La loi de 2021 a intégré Expertise France au sein du groupe Agence française de développement. Depuis bientôt deux années d'intégration, le bilan est très positif. Au sein du groupe AFD renforcé, Expertise France est la plateforme de mobilisation de l'expertise, notamment l'expertise publique, en compagnie de Proparco. Avec le financement des contreparties publiques, ce groupe permet de proposer une offre complète. De nombreux pays s'intéressent maintenant au modèle français pour renforcer leurs efficacité et lisibilité.

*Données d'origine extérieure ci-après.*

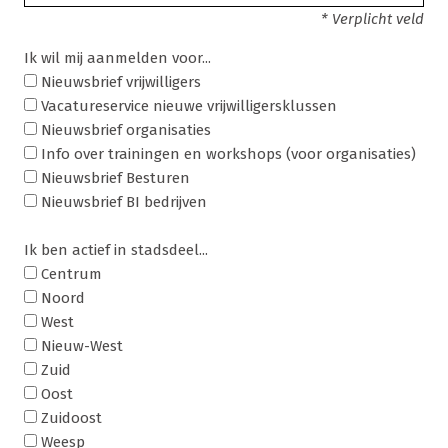
* Verplicht veld
Ik wil mij aanmelden voor...
Nieuwsbrief vrijwilligers
Vacatureservice nieuwe vrijwilligersklussen
Nieuwsbrief organisaties
Info over trainingen en workshops (voor organisaties)
Nieuwsbrief Besturen
Nieuwsbrief BI bedrijven
Ik ben actief in stadsdeel...
Centrum
Noord
West
Nieuw-West
Zuid
Oost
Zuidoost
Weesp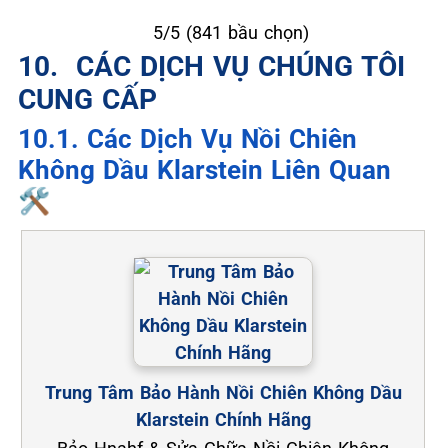
★
★
★
★
★
5/5 (841 bầu chọn)
10. ️ CÁC DỊCH VỤ CHÚNG TÔI
CUNG CẤP
10.1. Các Dịch Vụ Nồi Chiên
Không Dầu Klarstein Liên Quan
🛠️
Trung Tâm Bảo Hành Nồi Chiên Không Dầu
Klarstein Chính Hãng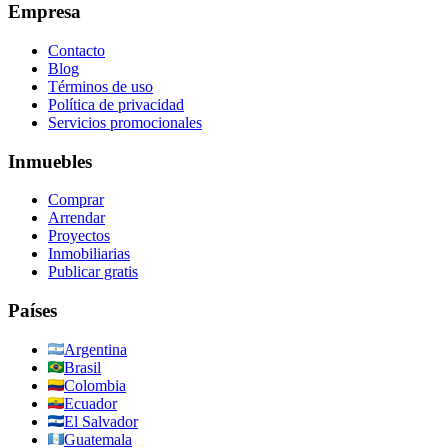
Empresa
Contacto
Blog
Términos de uso
Política de privacidad
Servicios promocionales
Inmuebles
Comprar
Arrendar
Proyectos
Inmobiliarias
Publicar gratis
Países
Argentina
Brasil
Colombia
Ecuador
El Salvador
Guatemala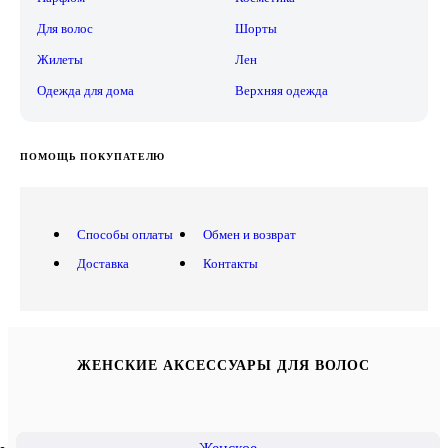
Для волос
Шорты
Жилеты
Лен
Одежда для дома
Верхняя одежда
ПОМОЩЬ ПОКУПАТЕЛЮ
Способы оплаты
Обмен и возврат
Доставка
Контакты
ЖЕНСКИЕ АКСЕССУАРЫ ДЛЯ ВОЛОС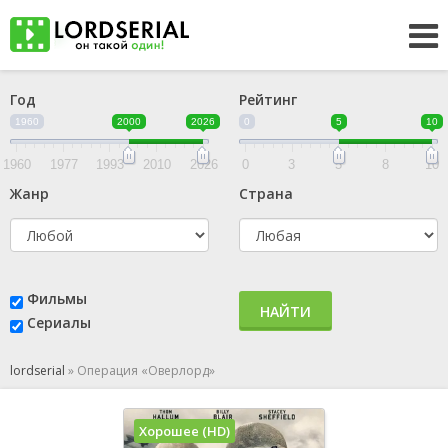
Год
Рейтинг
1960
2000
2026
0
5
10
1960
1977
1993
2010
2026
0
3
5
8
10
Жанр
Страна
Фильмы
НАЙТИ
Сериалы
lordserial
»
Операция «Оверлорд»
Хорошее (HD)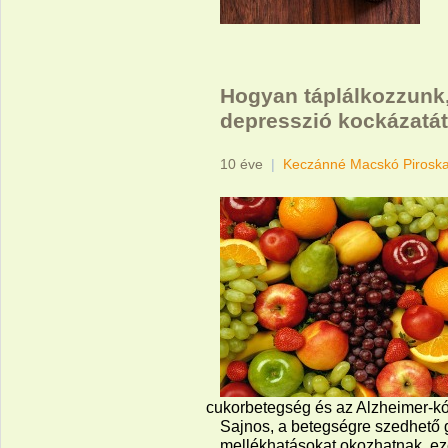
Hogyan táplálkozzunk
depresszió kockázatá
10 éve
|
Keczánné Macskó Pirosk
cukorbetegség és az Alzheimer-kó
Sajnos, a betegségre szedhető
mellékhatásokat okozhatnak, ezé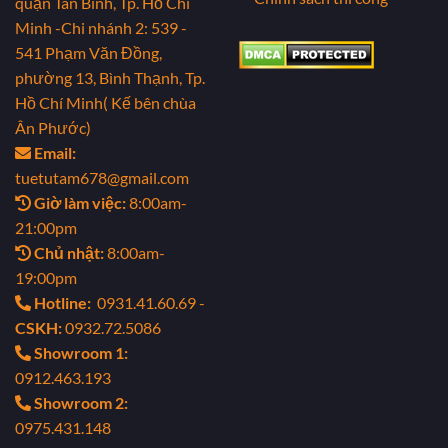
quận Tân Bình, Tp. Hồ Chí
Minh
-Chi nhánh 2: 539 -
541 Phạm Văn Đồng,
phường 13, Bình Thạnh, Tp.
Hồ Chí Minh( Kế bên chùa
Ân Phước)
Email:
tuetutam678@gmail.com
Giờ làm việc:
8:00am-
21:00pm
Chủ nhật:
8:00am-
19:00pm
Hotline:
0931.41.60.69 -
CSKH:
0932.72.5086
Showroom 1:
0912.463.193
Showroom 2:
0975.431.148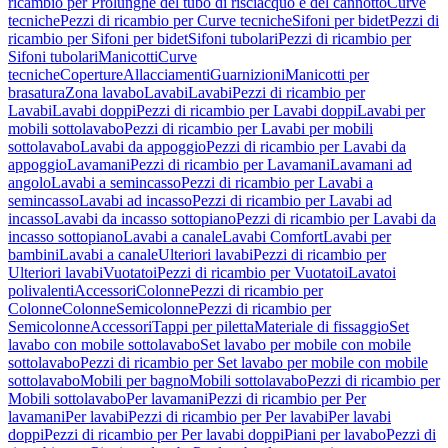
ricambio per Prolunghe del tubo di risciacquo e del cannotto
Curve
tecniche
Pezzi di ricambio per Curve tecniche
Sifoni per bidet
Pezzi di
ricambio per Sifoni per bidet
Sifoni tubolari
Pezzi di ricambio per
Sifoni tubolari
Manicotti
Curve
tecniche
Coperture
Allacciamenti
Guarnizioni
Manicotti per
brasatura
Zona lavabo
Lavabi
Lavabi
Pezzi di ricambio per
Lavabi
Lavabi doppi
Pezzi di ricambio per Lavabi doppi
Lavabi per
mobili sottolavabo
Pezzi di ricambio per Lavabi per mobili
sottolavabo
Lavabi da appoggio
Pezzi di ricambio per Lavabi da
appoggio
Lavamani
Pezzi di ricambio per Lavamani
Lavamani ad
angolo
Lavabi a semincasso
Pezzi di ricambio per Lavabi a
semincasso
Lavabi ad incasso
Pezzi di ricambio per Lavabi ad
incasso
Lavabi da incasso sottopiano
Pezzi di ricambio per Lavabi da
incasso sottopiano
Lavabi a canale
Lavabi Comfort
Lavabi per
bambini
Lavabi a canale
Ulteriori lavabi
Pezzi di ricambio per
Ulteriori lavabi
Vuotatoi
Pezzi di ricambio per Vuotatoi
Lavatoi
polivalenti
Accessori
Colonne
Pezzi di ricambio per
Colonne
Colonne
Semicolonne
Pezzi di ricambio per
Semicolonne
Accessori
Tappi per piletta
Materiale di fissaggio
Set
lavabo con mobile sottolavabo
Set lavabo per mobile con mobile
sottolavabo
Pezzi di ricambio per Set lavabo per mobile con mobile
sottolavabo
Mobili per bagno
Mobili sottolavabo
Pezzi di ricambio per
Mobili sottolavabo
Per lavamani
Pezzi di ricambio per Per
lavamani
Per lavabi
Pezzi di ricambio per Per lavabi
Per lavabi
doppi
Pezzi di ricambio per Per lavabi doppi
Piani per lavabo
Pezzi di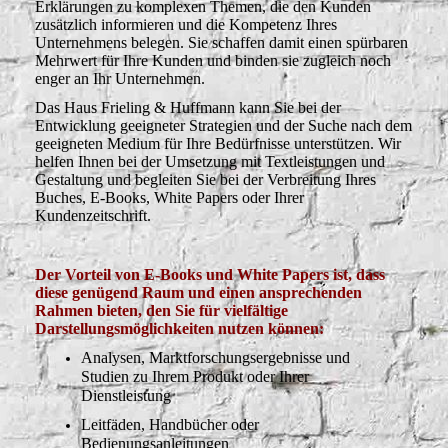
Erklärungen zu komplexen Themen, die den Kunden
zusätzlich informieren und die Kompetenz Ihres
Unternehmens belegen. Sie schaffen damit einen spürbaren
Mehrwert für Ihre Kunden und binden sie zugleich noch
enger an Ihr Unternehmen.
Das Haus Frieling & Huffmann kann Sie bei der
Entwicklung geeigneter Strategien und der Suche nach dem
geeigneten Medium für Ihre Bedürfnisse unterstützen. Wir
helfen Ihnen bei der Umsetzung mit Textleistungen und
Gestaltung und begleiten Sie bei der Verbreitung Ihres
Buches, E-Books, White Papers oder Ihrer
Kundenzeitschrift.
Der Vorteil von E-Books und White Papers ist, dass
diese genügend Raum und einen ansprechenden
Rahmen bieten, den Sie für vielfältige
Darstellungsmöglichkeiten nutzen können:
Analysen, Marktforschungsergebnisse und
Studien zu Ihrem Produkt oder Ihrer
Dienstleistung
Leitfäden, Handbücher oder
Bedienungsanleitungen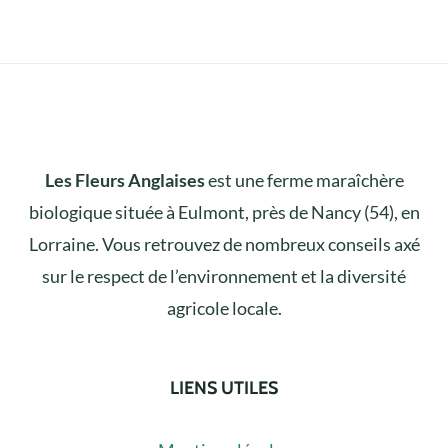
Les Fleurs Anglaises
est une ferme maraîchère
biologique située à Eulmont, près de Nancy (54), en
Lorraine. Vous retrouvez de nombreux conseils axé
sur le respect de l’environnement et la diversité
agricole locale.
LIENS UTILES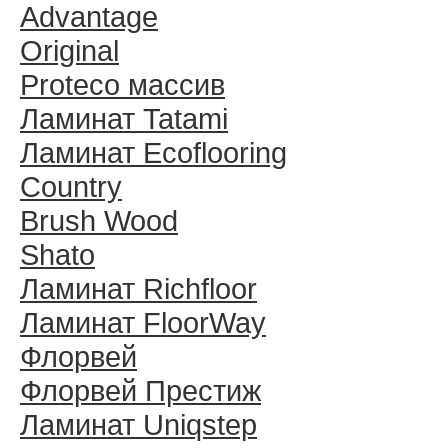
Advantage
Original
Proteco массив
Ламинат Tatami
Ламинат Ecoflooring
Country
Brush Wood
Shato
Ламинат Richfloor
Ламинат FloorWay
Флорвей
Флорвей Престиж
Ламинат Uniqstep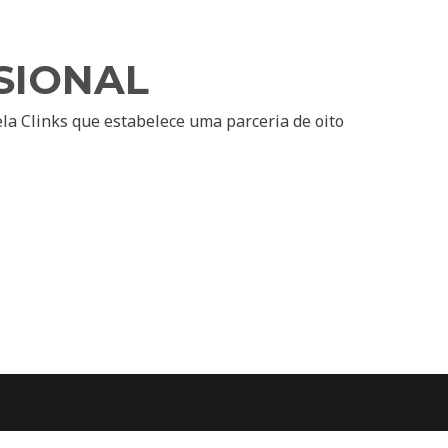
SIONAL
la Clinks que estabelece uma parceria de oito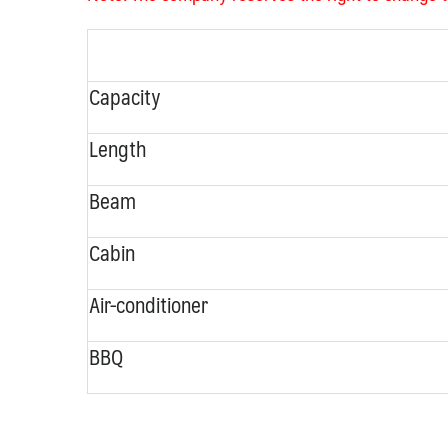
Capacity
Length
Beam
Cabin
Air-conditioner
BBQ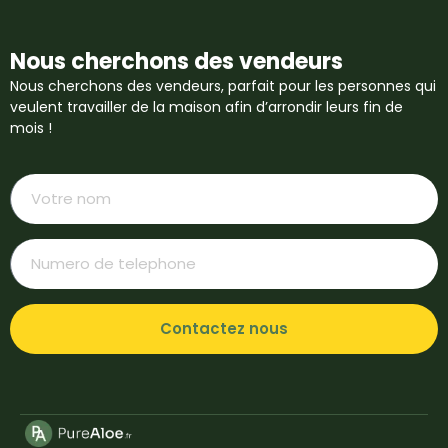
Nous cherchons des vendeurs
Nous cherchons des vendeurs, parfait pour les personnes qui
veulent travailler de la maison afin d’arrondir leurs fin de
mois !
Contactez nous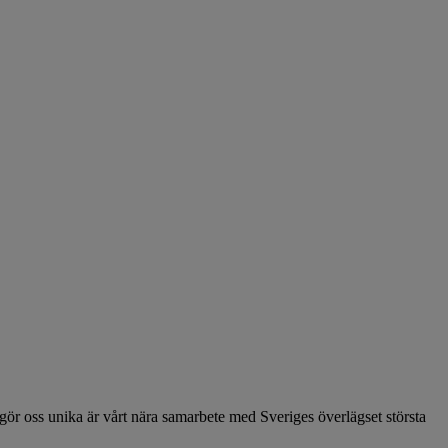
 oss unika är vårt nära samarbete med Sveriges överlägset största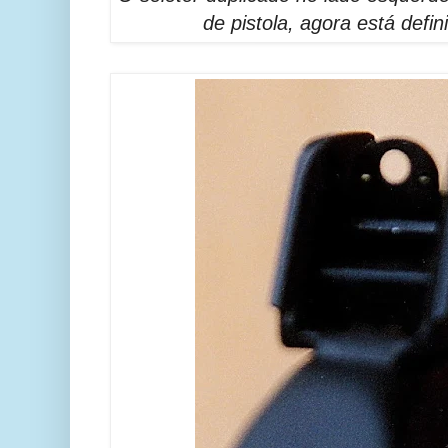
de pistola, agora está defin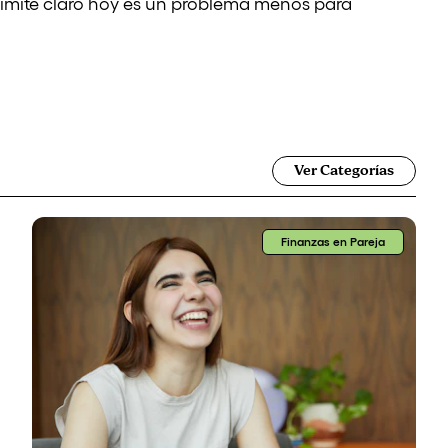
límite claro hoy es un problema menos para
Ver Categorías
Finanzas en Pareja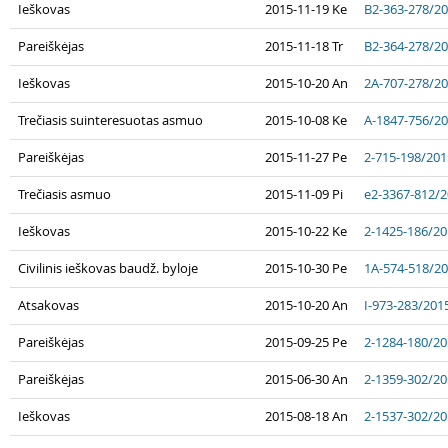
Ieškovas
2015-11-19 Ke
B2-363-278/2
Pareiškėjas
2015-11-18 Tr
B2-364-278/2
Ieškovas
2015-10-20 An
2A-707-278/2
Trečiasis suinteresuotas asmuo
2015-10-08 Ke
A-1847-756/2
Pareiškėjas
2015-11-27 Pe
2-715-198/201
Trečiasis asmuo
2015-11-09 Pi
e2-3367-812/
Ieškovas
2015-10-22 Ke
2-1425-186/2
Civilinis ieškovas baudž. byloje
2015-10-30 Pe
1A-574-518/2
Atsakovas
2015-10-20 An
I-973-283/201
Pareiškėjas
2015-09-25 Pe
2-1284-180/2
Pareiškėjas
2015-06-30 An
2-1359-302/2
Ieškovas
2015-08-18 An
2-1537-302/2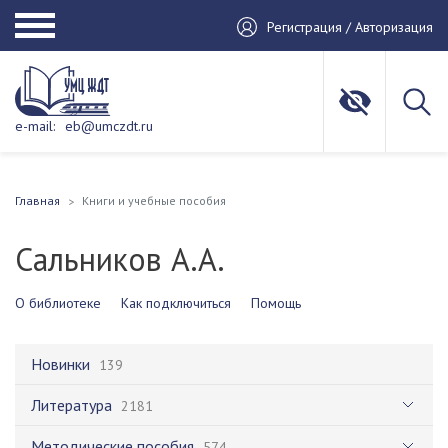
Регистрация / Авторизация
e-mail:
eb@umczdt.ru
Главная
Книги и учебные пособия
Сальников А.А.
О библиотеке
Как подключиться
Помощь
Новинки
139
Литература
2181
Методические пособия
574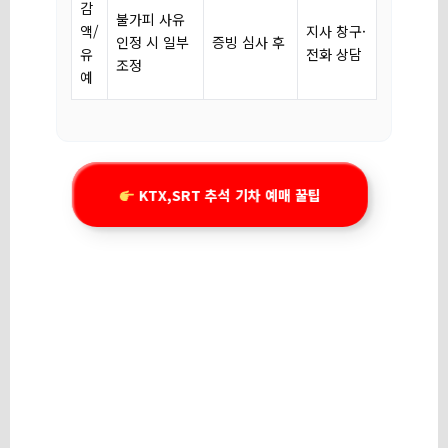
감
불가피 사유
액/
지사 창구·
인정 시 일부
증빙 심사 후
유
전화 상담
조정
예
KTX,SRT 추석 기차 예매 꿀팁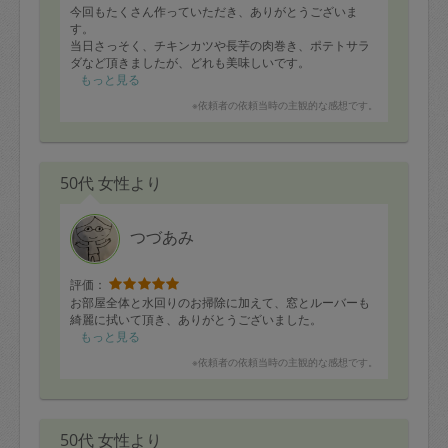
今回もたくさん作っていただき、ありがとうございま
す。
当日さっそく、チキンカツや長芋の肉巻き、ポテトサラ
ダなど頂きましたが、どれも美味しいです。
余った材料も副菜用にさっと作っていただけるので、無
もっと見る
駄にすることなくありがたいです。
※依頼者の依頼当時の主観的な感想です。
また、よろしくお願い致します。
50代 女性より
つづあみ
評価：
お部屋全体と水回りのお掃除に加えて、窓とルーバーも
綺麗に拭いて頂き、ありがとうございました。
もっと見る
※依頼者の依頼当時の主観的な感想です。
50代 女性より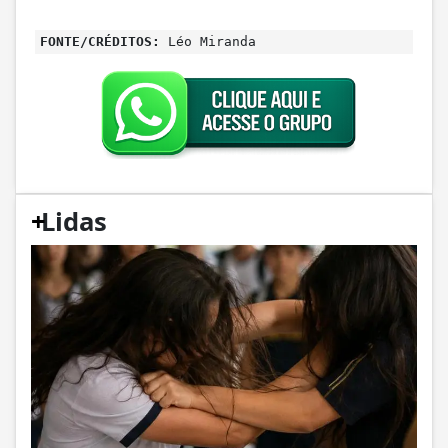
FONTE/CRÉDITOS:
Léo Miranda
+
Lidas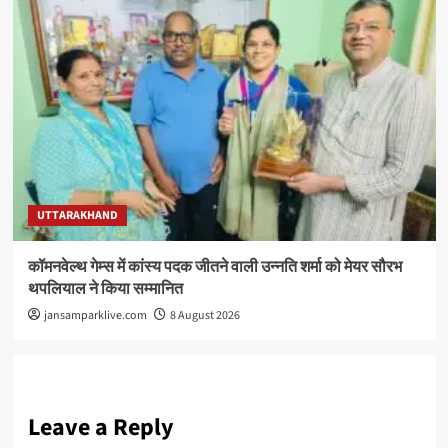
UTTARAKHAND
कॉमनवेल्थ गेम्स में कांस्य पदक जीतने वाली उन्नति शर्मा को मेयर सौरभ
थपलियाल ने किया सम्मानित
jansamparklive.com
8 August 2026
Leave a Reply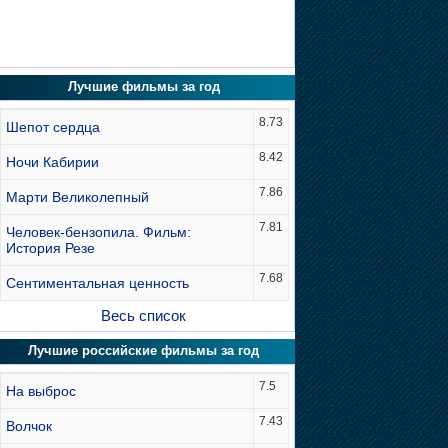
Лучшие фильмы за год
8.73
Шепот сердца
8.42
Ночи Кабирии
7.86
Марти Великолепный
7.81
Человек-бензопила. Фильм:
История Резе
7.68
Сентиментальная ценность
Весь список
Лучшие российские фильмы за год
7.5
На выброс
7.43
Волчок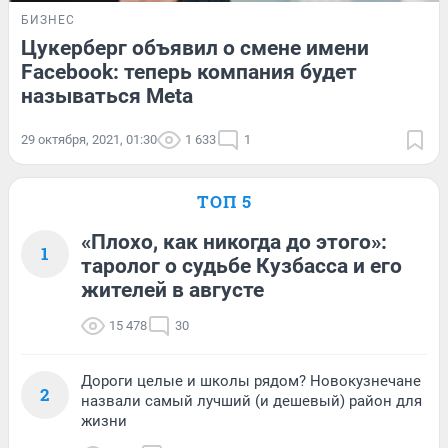
БИЗНЕС
Цукерберг объявил о смене имени
Facebook: теперь компания будет
называться Meta
29 октября, 2021, 01:30
1 633
1
ТОП 5
«Плохо, как никогда до этого»:
1
таролог о судьбе Кузбасса и его
жителей в августе
15 478
30
Дороги целые и школы рядом? Новокузнечане
2
назвали самый лучший (и дешевый) район для
жизни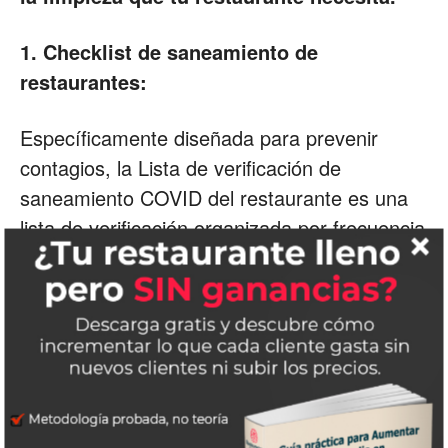
1. Checklist de saneamiento de
restaurantes:
Específicamente diseñada para prevenir
contagios, la Lista de verificación de
saneamiento COVID del restaurante es una
lista de verificación organizada por frecuencia
de limpieza, para que pueda garantizar que
se realice un saneamiento adecuado con los
productos de sanitización adecuados durante
todo el día en tu establecimiento.
Perfecto para todas las áreas del restaurante,
incluyendo el área del comedor, la cocina y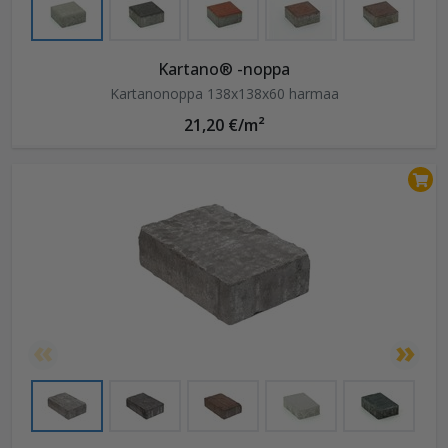
Kartano® -noppa
Kartanonoppa 138x138x60 harmaa
21,20 €/m²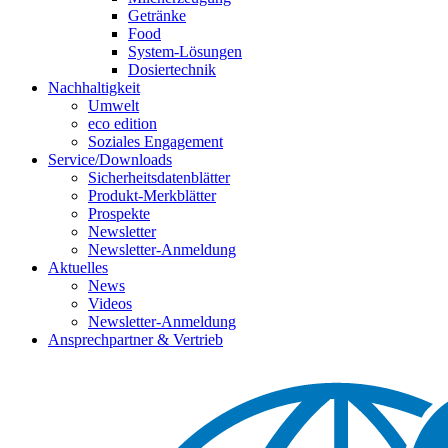
Getränke
Food
System-Lösungen
Dosiertechnik
Nachhaltigkeit
Umwelt
eco edition
Soziales Engagement
Service/Downloads
Sicherheitsdatenblätter
Produkt-Merkblätter
Prospekte
Newsletter
Newsletter-Anmeldung
Aktuelles
News
Videos
Newsletter-Anmeldung
Ansprechpartner & Vertrieb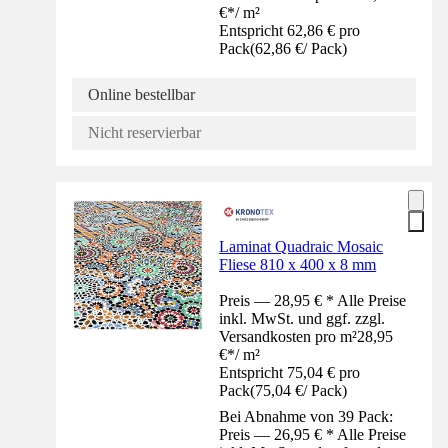
€
*
/
m²
Entspricht 62,86 € pro
Pack
(
62,86 €
/
Pack
)
Online bestellbar
Nicht reservierbar
Laminat Quadraic Mosaic
Fliese 810 x 400 x 8 mm
Preis — 28,95 € * Alle Preise
inkl. MwSt. und ggf. zzgl.
Versandkosten pro m²
28,95
€
*
/
m²
Entspricht 75,04 € pro
Pack
(
75,04 €
/
Pack
)
Bei Abnahme von 39 Pack:
Preis — 26,95 € * Alle Preise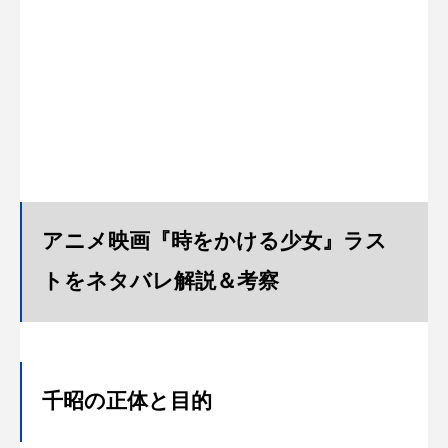
アニメ映画『時をかける少女』ラス
トをネタバレ解説＆考察
千昭の正体と目的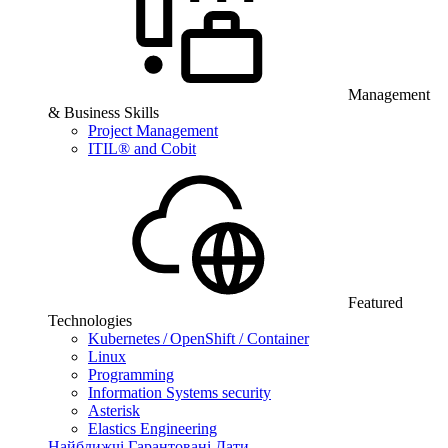
Management
& Business Skills
Project Management
ITIL® and Cobit
Featured
Technologies
Kubernetes / OpenShift / Container
Linux
Programming
Information Systems security
Asterisk
Elastics Engineering
Найближчі Гарантовані Дати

Nous structurons les offres du groupe dans différents secteurs : l'accès aux produits de santé, le développement de la finance durable, la protection civile, le climat. Cette action nous permet également de renforcer le dialogue avec les instances européennes et notre présence dans les « équipes Europe ». Elle nous permet aussi de nourrir le dialogue politique avec nos partenaires locaux, en accroissant également leurs capacités. Aux termes de la loi de 2021, le législateur a souhaité que nous conservions un mandat spécifique et une gouvernance particulière, à l'image de notre conseil d'administration auquel participent quatre parlementaires, dont deux députés : Mme Ersilia Soudais et M. Mansour Kamardine.

Notre cadre stratégique est par ailleurs défini avec l'État dans le cadre d'un COM, qui vous sera soumis, au même titre que celui de l'AFD. Notre mandat n'est pas exactement le même que celui de l'Agence française de développement. Il s'en distingue notamment par son champ géographique : Expertise France n'est pas limitée au champ des pays en développement, même s'ils représentent près de 90 % de notre activité. Je pense par exemple à l'appui que nous fournissons à la diplomatie européenne sur les questions de cybersécurité ou de sécurité maritime en Indopacifique, où nous travaillons avec le Japon, avec Singapour, avec l'Inde.

Je pense également au travail que nous menons au sein de l'Union européenne. En effet, nous accompagnons la Grèce depuis la crise financière de 2012, avec succès d'ailleurs. Les Grecs sont extrêmement reconnaissants de l'assistance technique apportée par la France, qui n'est sans doute pas étrangère à la trajectoire positive de ce pays aujourd'hui. Ensuite, notre action n'est pas strictement limitée aux questions de développement. Nous sommes ainsi actifs dans la sécurité et la défense et nous sommes également exposés dans les pays en conflit comme le Yémen. Enfin, nous sommes l'une des très rares agences actives dans les zones du Nord-Est syrien non contrôlées par le régime central.